Speechbase

Output formats

What audio formats Speechbase returns, how to pick between them, and gotchas around streaming and bit-depth.

Every synthesis endpoint accepts an output field. This guide is a quick matrix of what to pick when.

The shorthand

If you don't care about details, pass a string:

{ "output": "mp3" }

Available shorthands: "wav" (default), "mp3", "pcm".

The object form

For more control, pass an object. bitrate (in kbps) is only valid with mp3:

{ "output": { "format": "mp3", "bitrate": 192 } }

What to pick

FormatContainerDefault bitrateBest for
wavRIFF/WAVn/aHighest fidelity. Editing, storage, downstream processing. Default if you don't pass output.
mp3MP396 kbpsWeb/mobile playback, streaming to end users, podcasts. Pick 192 for music-quality voice, 64 for low-bandwidth.
pcmnone (raw)n/aHeaderless, sample-rate-only. Feed straight into a downstream audio pipeline (mixing, voice DSP, custom containers).

pcm is what you want if you're piping audio into something like an LLM voice agent loop or a real-time audio mixer that owns its own framing — otherwise pick wav or mp3.

Buffered vs. streaming, and format

output format conversion is a whole-clip operation (decode the full clip, re-encode), so it only applies on the buffered /v1/audio/speech endpoint, which returns the complete audio in a single response.

For low latency, /v1/audio/speech/stream streams the provider's audio straight through. Because there's no whole-clip step, it does not accept output (or volumeDbfs) — you get the provider's native format. Chunked decoding is well-defined for mp3 and pcm; wav also streams, but the RIFF header reports a 0 length until the stream finishes (most players handle this; some don't — prefer mp3 for strict players).

Sample rate and bit depth

Speechbase returns whatever sample rate and bit depth the provider produced. That's typically:

  • OpenAI: 24 kHz, 16-bit PCM.
  • ElevenLabs: 22.05 kHz or 44.1 kHz depending on model.
  • Cartesia: 22 kHz to 44.1 kHz depending on model.
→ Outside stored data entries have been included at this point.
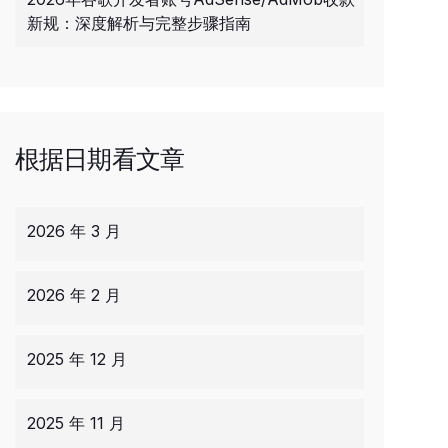
新规：深度解析与完整步骤指南
根据日期看文章
2026 年 3 月
2026 年 2 月
2025 年 12 月
2025 年 11 月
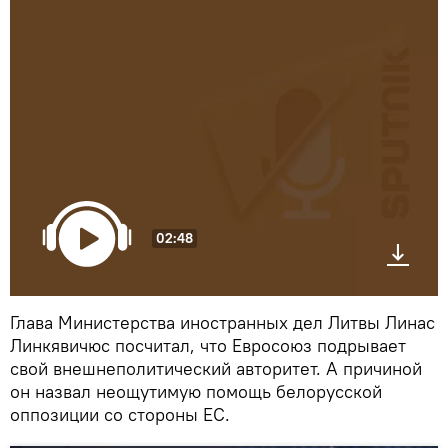
02:48
Глава Министерства иностранных дел Литвы Линас
Линкявичюс посчитал, что Евросоюз подрывает
свой внешнеполитический авторитет. А причиной
он назвал неощутимую помощь белорусской
оппозиции со стороны ЕС.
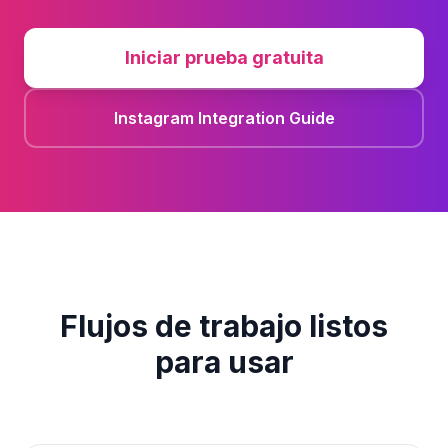
Iniciar prueba gratuita
Instagram Integration Guide
Flujos de trabajo listos
para usar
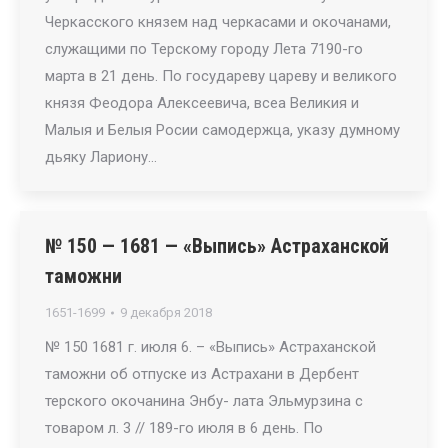
Черкасского князем над черкасами и окочанами,
служащими по Терскому городу Лета 7190-го
марта в 21 день. По государеву цареву и великого
князя Феодора Алексеевича, всеа Великия и
Малыя и Белыя Росии самодержца, указу думному
дьяку Лариону…
№ 150 — 1681 — «Выпись» Астраханской
таможни
1651-1699
9 декабря 2018
№ 150 1681 г. июля 6. – «Выпись» Астраханской
таможни об отпуске из Астрахани в Дербент
терского окочанина Энбу- лата Эльмурзина с
товаром л. 3 // 189-го июля в 6 день. По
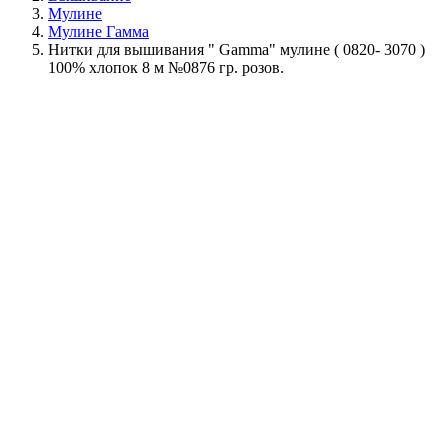
Мулине
Мулине Гамма
Нитки для вышивания " Gamma" мулине ( 0820- 3070 )
100% хлопок 8 м №0876 гр. розов.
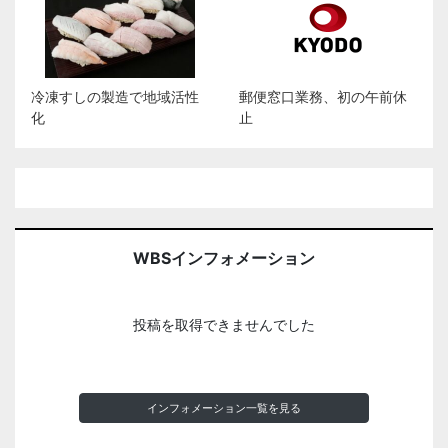
冷凍すしの製造で地域活性
郵便窓口業務、初の午前休
化
止
WBSインフォメーション
投稿を取得できませんでした
インフォメーション一覧を見る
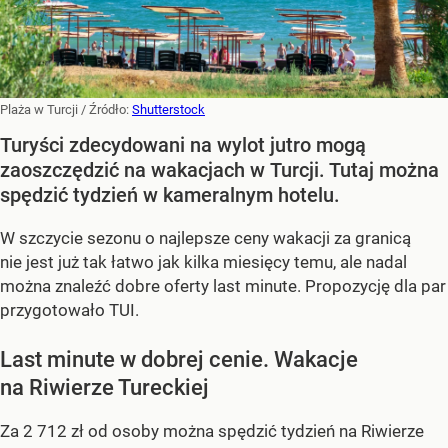
Plaża w Turcji
/ Źródło:
Shutterstock
Turyści zdecydowani na wylot jutro mogą
zaoszczędzić na wakacjach w Turcji. Tutaj można
spędzić tydzień w kameralnym hotelu.
W szczycie sezonu o najlepsze ceny wakacji za granicą
nie jest już tak łatwo jak kilka miesięcy temu, ale nadal
można znaleźć dobre oferty last minute. Propozycję dla par
przygotowało TUI.
Last minute w dobrej cenie. Wakacje
na Riwierze Tureckiej
Za 2 712 zł od osoby można spędzić tydzień na Riwierze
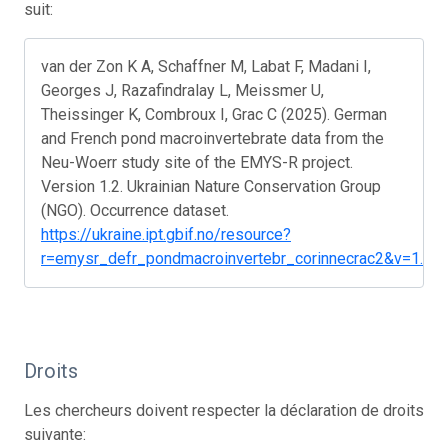
suit:
van der Zon K A, Schaffner M, Labat F, Madani I,
Georges J, Razafindralay L, Meissmer U,
Theissinger K, Combroux I, Grac C (2025). German
and French pond macroinvertebrate data from the
Neu-Woerr study site of the EMYS-R project.
Version 1.2. Ukrainian Nature Conservation Group
(NGO). Occurrence dataset.
https://ukraine.ipt.gbif.no/resource?
r=emysr_defr_pondmacroinvertebr_corinnecrac2&v=1.2
Droits
Les chercheurs doivent respecter la déclaration de droits
suivante:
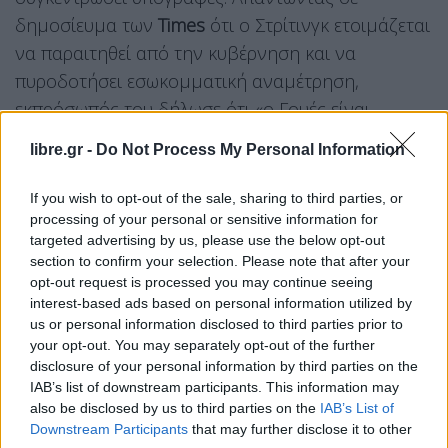
δημοσίευμα των
Times
ότι ο Στρίτινγκ ετοιμάζεται
να παραιτηθεί από την κυβέρνηση και να
πυροδοτήσει εσωκομματική αναμέτρηση,
εκπρόσωπός του δήλωσε ότι «ο Γουές είναι
Υπουργός Υγείας, είναι περήφανος για το έργο του
libre.gr -
Do Not Process My Personal Information
στη μείωση των λιστών αναμονής και στην
ανάκαμψη του
NHS
» και ότι δεν σκοπεύει να κάνει
If you wish to opt-out of the sale, sharing to third parties, or
κάποια δήλωση που θα αποσπάσει την προσοχή
processing of your personal or sensitive information for
targeted advertising by us, please use the below opt-out
από την
Ομιλία του Βασιλιά
.
section to confirm your selection. Please note that after your
opt-out request is processed you may continue seeing
Η συνάντηση των δύο πραγματοποιήθηκε λίγο
interest-based ads based on personal information utilized by
πριν η κυβέρνηση παρουσιάσει το νομοθετικό της
us or personal information disclosed to third parties prior to
your opt-out. You may separately opt-out of the further
πρόγραμμα μέσω της
King’s Speech
, που
disclosure of your personal information by third parties on the
σηματοδοτεί την έναρξη της νέας
IAB’s list of downstream participants. This information may
κοινοβουλευτικής περιόδου. Η επόμενη κίνηση
also be disclosed by us to third parties on the
IAB’s List of
Downstream Participants
that may further disclose it to other
του Στρίτινγκ αναμένεται με ιδιαίτερο ενδιαφέρον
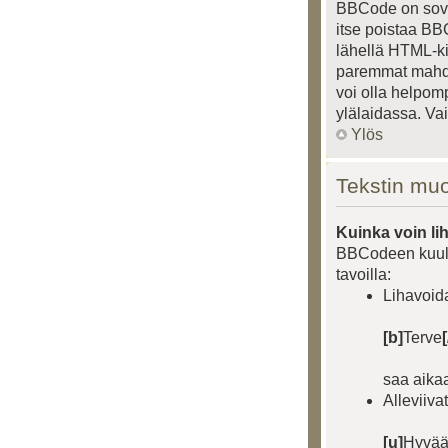
BBCode on sovel
itse poistaa BB
lähellä HTML-kie
paremmat mahdol
voi olla helpom
ylälaidassa. Vai
Ylös
Tekstin muo
Kuinka voin lih
BBCodeen kuuluu
tavoilla:
Lihavoid
[b]
Terve
[
saa aik
Alleviiva
[u]
Hyvää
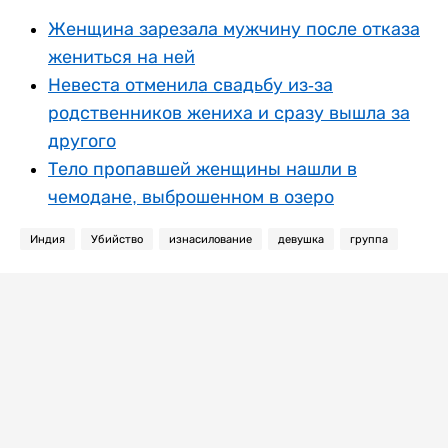
Женщина зарезала мужчину после отказа
жениться на ней
Невеста отменила свадьбу из-за
родственников жениха и сразу вышла за
другого
Тело пропавшей женщины нашли в
чемодане, выброшенном в озеро
Индия
Убийство
изнасилование
девушка
группа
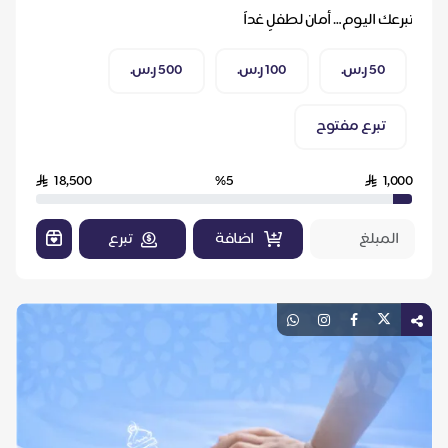
العلاجية”
تبرعك اليوم… أمان لطفلٍ غداً
50 ر.س.
100 ر.س.
500 ر.س.
تبرع مفتوح
18,500
%5
1,000
اضافة
تبرع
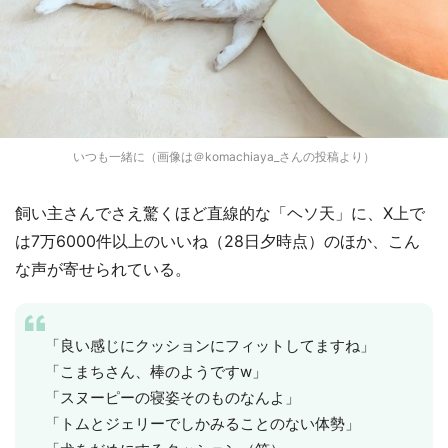
いつも一緒に（画像は＠komachiaya_さんの投稿より）
飼い主さんでさえ驚くほど直線的な「ヘソ天」に、X上で
は7万6000件以上のいいね（28日夕時点）のほか、こん
な声が寄せられている。
「良い感じにクッションにフィットしてますね」
「こまちさん、棒のようですw」
「スヌーピーの寝姿そのものなんよ」
「トムとジェリーでしかみることのない体勢」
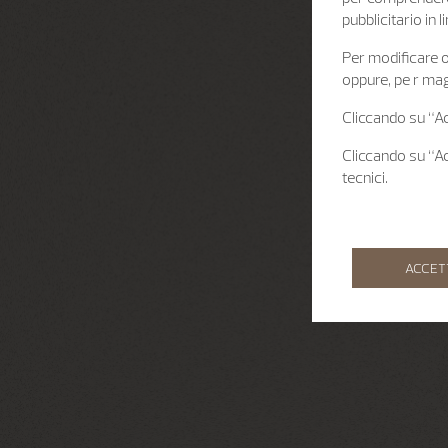
pubblicitario in
Per modificare o 
oppure, pe r mag
Cliccando su “Acc
Cliccando su “Acc
tecnici.
ACCET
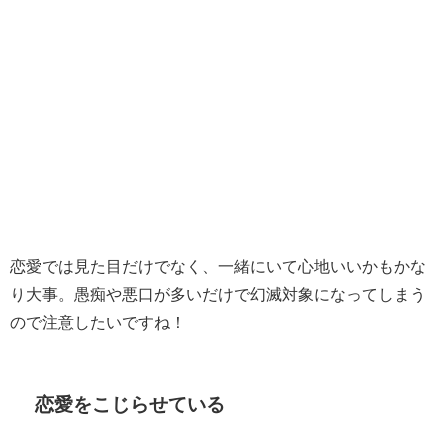
恋愛では見た目だけでなく、一緒にいて心地いいかもかな
り大事。愚痴や悪口が多いだけで幻滅対象になってしまう
ので注意したいですね！
恋愛をこじらせている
If your downstream pipeline requires a fixed sample rate, resample on your side after decoding — Speechbase doesn't currently do server-side resampling.

Conversations

Conversation responses always carry one consistent format end-to-end. Speechbase synthesises each turn at whatever the provider produces, normalises each turn to the volumeDbfs peak target (default -16 dBFS), and re-encodes to your chosen output format during stitching. So a conversation request with output: "mp3" returns a single MP3 even if individual turns came back as WAV from the providers.